Bitcoin’s $60,000 Mining Price May Show Bottom


Bitcoin is in a bear market. This information is not contradictory.

According to Jim Ferraioli, Director of Digital Currencies Research and Strategy at Charles Schwab, they argued Wednesday on Bloomberg is accurate and stable: this transaction has a measured value, and the floor is not built from theories or charts, but from the physics of energy consumption.

These numbers give a snapshot of what is going on. Bitcoin it went up at $ 126,000 in the fall before the fall of almost $ 60,000 in February – with 50% criticism that, despite the brutality of recent buyers, falls far from the 75% – including the implosions that meant before Bitcoin markets bear.

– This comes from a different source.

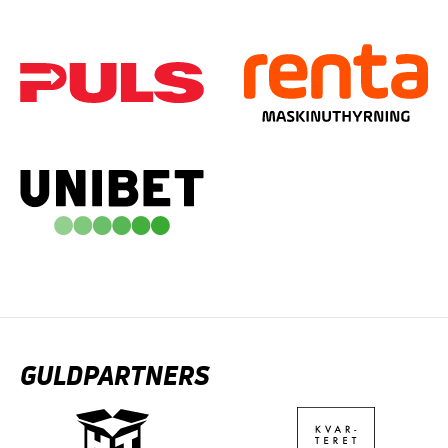
GULDPARTNERS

Ferraioli’s main analysis focuses on one question: how much does it cost to produce Bitcoin? The answer is to create a natural gravitational force that has been going around a number of times.

For the most efficient miners – those working on the next level of ASIC hardware with access to very cheap power – the cost of producing one Bitcoin is around $60,000, Ferraioli said.

That number is not random. It represents a total operating cost of about $0.07 per kilowatt hour with the highest quality semiconductor equipment available.

Inefficient miners – those with older ASIC hardware, higher electricity costs, and lower margins – carry production costs of around $95,000 per BTC, according to Glassnode data cited in May 2026 by Schwab. research report. This difference between $60,000 and $95,000 defines the maximum valuation of Bitcoin.

Bitcoin power down: Because $60,000 can write down

Ferraioli argues that in deep bear markets, the price of the best mining has been acting as a floor. February’s low near $60,000 is closely related to that level, as well as BTC’s 200-week moving average.

Forced BTC sales are not random. It affects the population. Investors who run forced investments are the ones who acquired Bitcoin in the last 18 months – the buyers who increased the stock from $80,000 to $126,000 and saw the profits come out completely.

Schwab tracks two levels of value metrics to calculate this pressure: the average cost of buying a US spot ETF and owning an ETP, which is close to $83,000, is the cost of trading – excluding the money paid to miners – which is close to $78,000.

Both of these numbers are above current rates, putting many recent entrants in unmet loss positions and adding $83,000 as a ceiling for overhead instead of a subsidy.

Glassnode is on-chain data confirms this. Bitcoin’s recent test stalled the ETF’s price around $83,000, with total losses rising to $1.35 billion for the day and long-term owners pulling out of top positions. Hedge funds represent about 30% of ETP ownership but are active in the market, trading rather than directly – meaning they don’t invest naturally when prices fall.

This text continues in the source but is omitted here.